Procédure devant la Cour :
Par une requête enregistrée le 10 avril 2015, M. A..., représenté par Me B..., demande à la Cour :
1°) d'annuler ce jugement du 21 octobre 2014 du tribunal administratif de Marseille ;
2°) d'annuler l'arrêté du 11 mars 2014 du préfet des Bouches-du-Rhône ;
3°) d'enjoindre au préfet de lui délivrer une carte de séjour portant la mention " vie privée et familiale " ou, à titre subsidiaire, de réexaminer sa demande dans le délai d'un mois à compter de l'arrêt à intervenir en lui attribuant une autorisation provisoire de séjour sous astreinte de 150 euros par jour de retard ;
4°) de mettre à la charge de l'Etat la somme de 1 500 euros au titre de l'article L. 761-1 du code de justice administrative et de l'article 37 de la loi du 10 juillet 1991.
Il soutient que :
- la décision de refus de titre de séjour et d'éloignement est insuffisamment motivée ;
- la commission du titre de séjour n'a pas été saisie ;
- il remplit les conditions prévues par les stipulations du 1) de l'article 6 de l'accord franco-algérien pour obtenir un titre de séjour ;
- l'arrêté méconnaît l'article 8 de la convention européenne de sauvegarde des droits de l'homme et des libertés fondamentales ;
- la mesure d'éloignement est illégale du fait de l'illégalité du refus de titre de séjour ;
- elle méconnaît les dispositions de l'article 12 de la directive 2008/115/CE du 16 décembre 2008 et se trouve dépourvue de base légale ;
- elle est entachée d'erreur manifeste d'appréciation et d'erreur de droit ;
- le refus d'accorder un délai de départ supérieur à trente jours est insuffisamment motivé.
M. A... a été admis au bénéfice de l'aide juridictionnelle totale par décision du 13 janvier 2015.

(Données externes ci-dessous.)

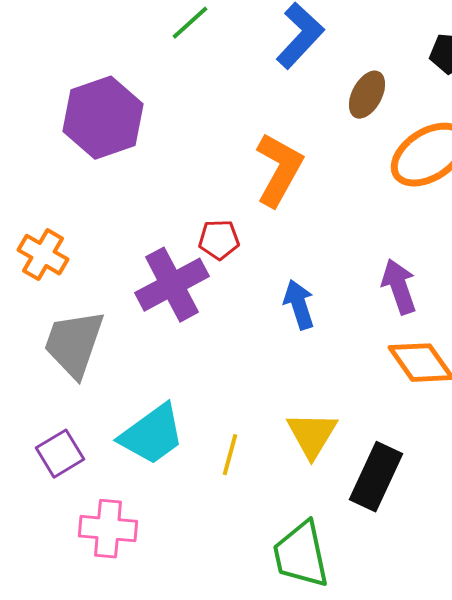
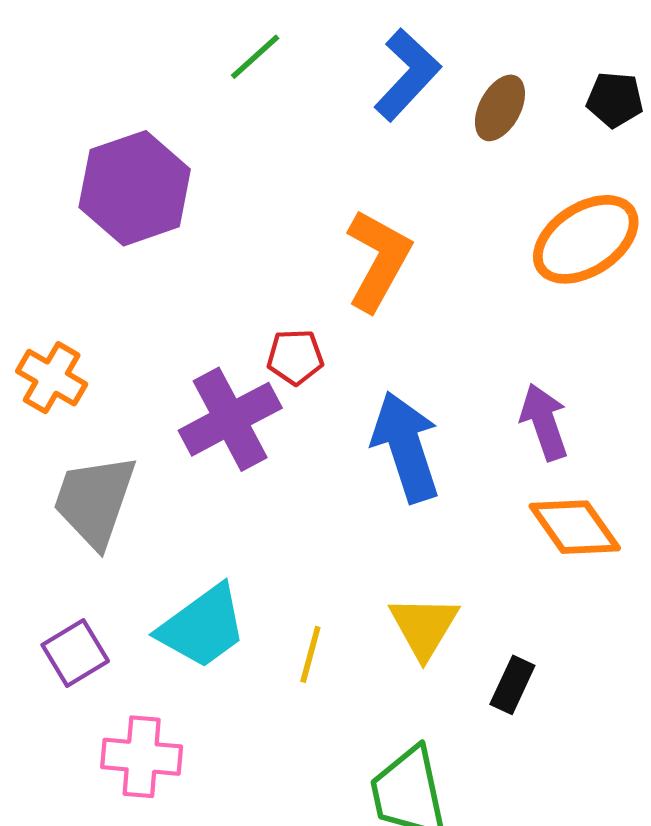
brown ellipse: (367, 95) -> (500, 108), moved
blue arrow: (299, 305) -> (406, 447), size x1.6
black rectangle: (376, 477) -> (512, 685), size x0.6

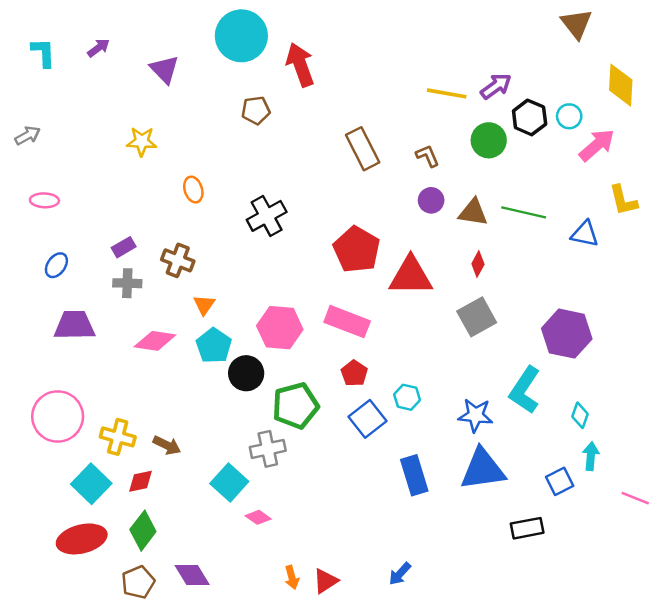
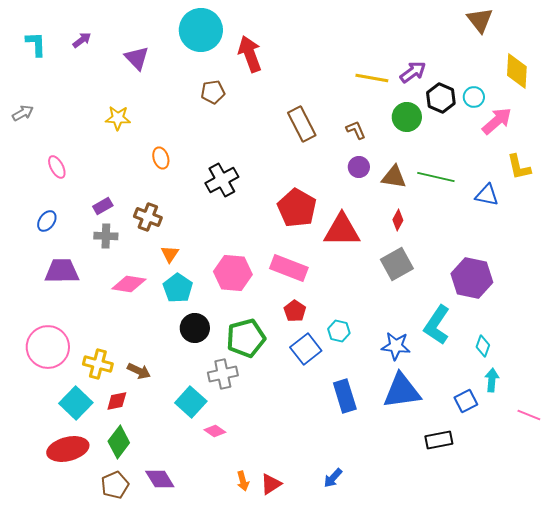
pink ellipse: (44, 200) -> (57, 167), moved, turned 60
black circle: (246, 373) -> (195, 328), moved

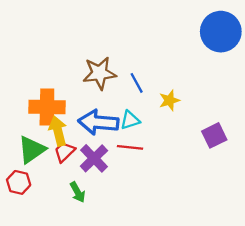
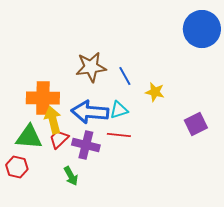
yellow star: (169, 100) -> (155, 92), turned 30
green triangle: (32, 150) -> (29, 137), turned 40
purple cross: (94, 158) -> (86, 145), turned -32

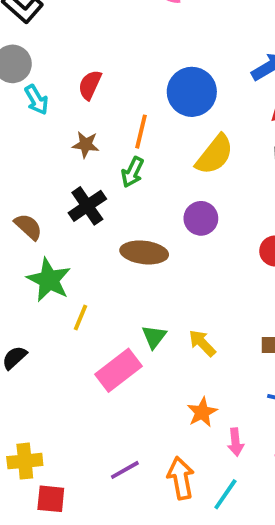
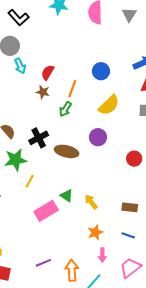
red semicircle: (90, 85) -> (48, 72), moved
blue circle: (192, 92) -> (101, 71), size x0.7
black cross: (87, 206) -> (39, 138), moved
green star: (49, 280) -> (16, 160), turned 30
green triangle: (154, 337) -> (67, 196), turned -40
orange star: (202, 412) -> (95, 232), moved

Vu les autres pièces du dossier.
Vu :
- la convention européenne de sauvegarde des droits de l'homme et des libertés fondamentales ;
- la directive 2008/115/CE du Parlement européen et du Conseil du 16 décembre 2008 ;
- l'accord franco-algérien du 27 décembre 1968 ;
- le code de l'entrée et du séjour des étrangers et du droit d'asile ;
- la loi n° 91-647 du 10 juillet 1991 ;
- le code de justice administrative.
Le président de la formation de jugement a dispensé le rapporteur public, sur sa proposition, de prononcer des conclusions à l'audience.
Les parties ont été régulièrement averties du jour de l'audience.
A été entendu au cours de l'audience publique le rapport de M. Haïli.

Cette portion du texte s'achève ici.